Around the coastline of Norway and Iceland are found crystalline chunks of calcium carbonate known as calcite or Iceland spar. When polarised sunlight enters a calcite crystal， something very interesting happens. Calcite is strongly birefringent， meaning that it splits light passing through it into two separate waves that are bent or refracted in different directions and with different intensities， although the total intensity will be constant.

在挪威与冰岛的海岸线周围，有一种碳酸钙结晶块，人们称之为方解石或冰岛石。阳光经偏振射入方解石晶体时，会出现很有意思的现象。方解石有很强的双折射作用，就是说，在光透过晶体时，一束光会被分成两道不同的波，它们被弯曲或被折射向不同方向，强度也不相同，不过光的总强度不变。

This means that objects viewed through a calcite crystal appear in double. More importantly for our purposes， the different intensities of the two light waves depends on how the original light is polarised and the position and orientation of the crystal compared to the light source.

这意味着，透过方解石晶体看东西，看到的是两个像。这两道光波孰强孰弱取决于入射光的偏振情况、晶体相对于光源的位置和方向，这对于我们的目的更为重要。

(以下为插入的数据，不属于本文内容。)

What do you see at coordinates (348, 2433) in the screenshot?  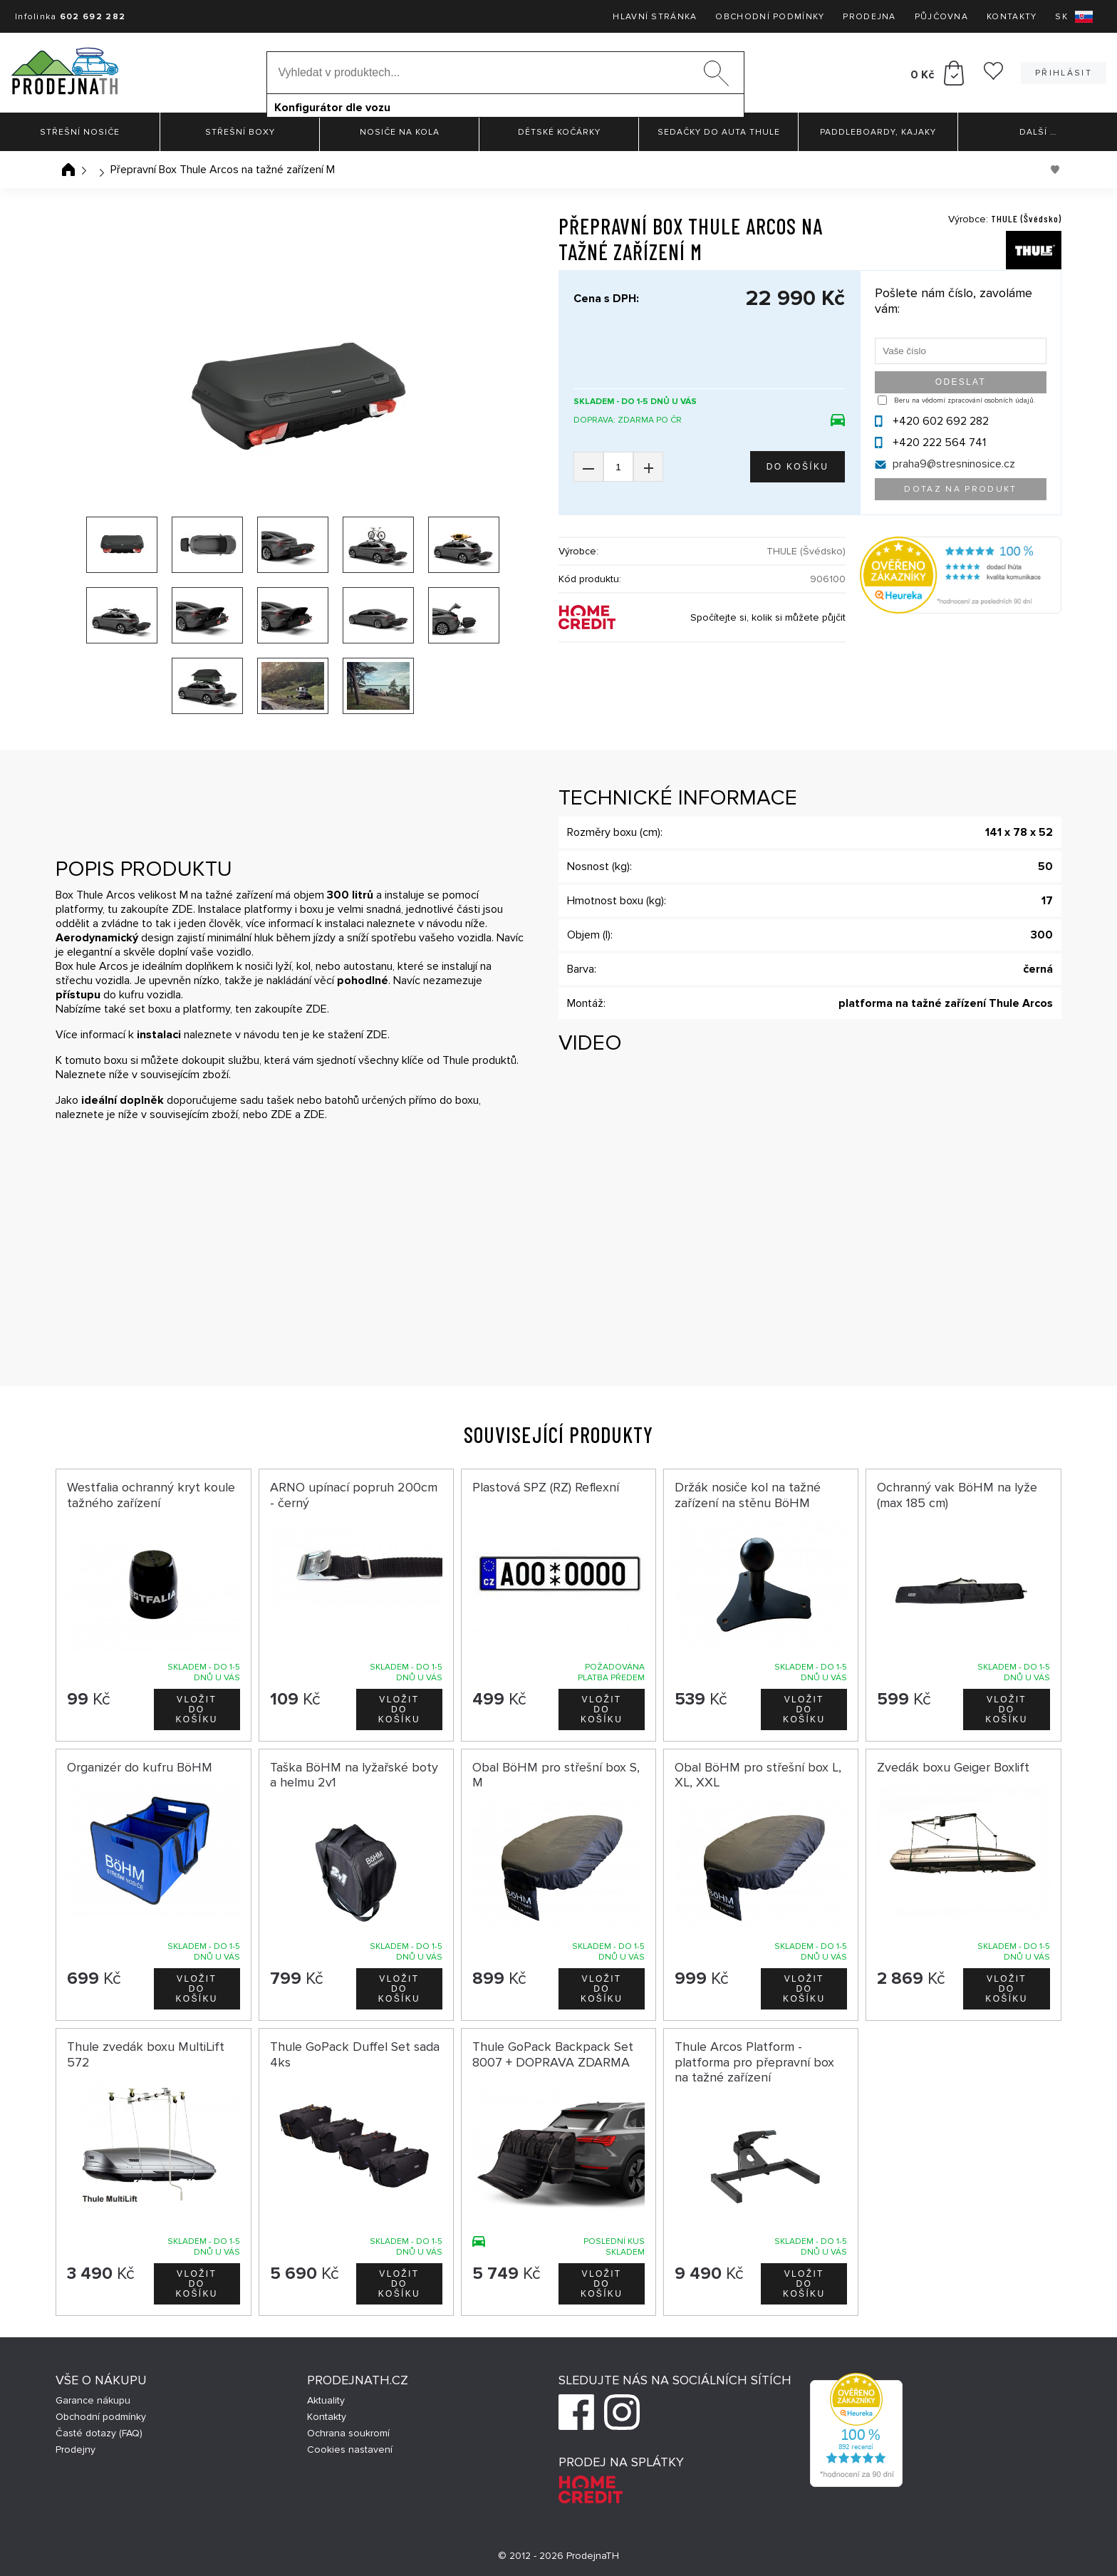 I see `Ochrana soukromí` at bounding box center [348, 2433].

Tourmaline and cordierite are crystals with similar properties， except instead of splitting light like calcite they are strongly dichroic. This means they absorb one component of polarisation more strongly than the other. Again， the dichroic properties depend on how the original light is polarised and the position and orientation of the crystal compared to the light source.

电气石与堇青石是与方解石性质相似的晶体，但它们具有显著的二向色性，不会像方解石那样分光。这意味着，它们对一部分偏振光的吸收程度明显高于另一部分。同样，二向色特性能否充分显现也取决于入射光的偏振情况、晶体相对于光源的位置和方向。

So， in theory at least， examining how sunlight passes through one of these crystals—and appropriately calibrated—could be used as a guide for sailors to estimate the position of the sun. This could then allow them to determine the direction of geographic north—even without understanding the scientific principles behind these phenomena.

因此，水手们可能会检查上述晶体经阳光穿入后所产生的现象，并恰当校准——以此作为指引，他们就能估计出太阳的位置，这至少在理论上是成立的。他们能够借此确定正北方位——即使不懂这些现象背后的科学道理。

If we make the huge assumption that the Vikings had these sunstone crystals on board their ships and， more importantly， knew what they were doing with them， the question this is whether the difference in the light would be detectable to their eyes？ And would it be detectable with enough accuracy （after errors because of imperfections in the crystals and depolarisation）， to be used as a navigation aid even in overcast conditions？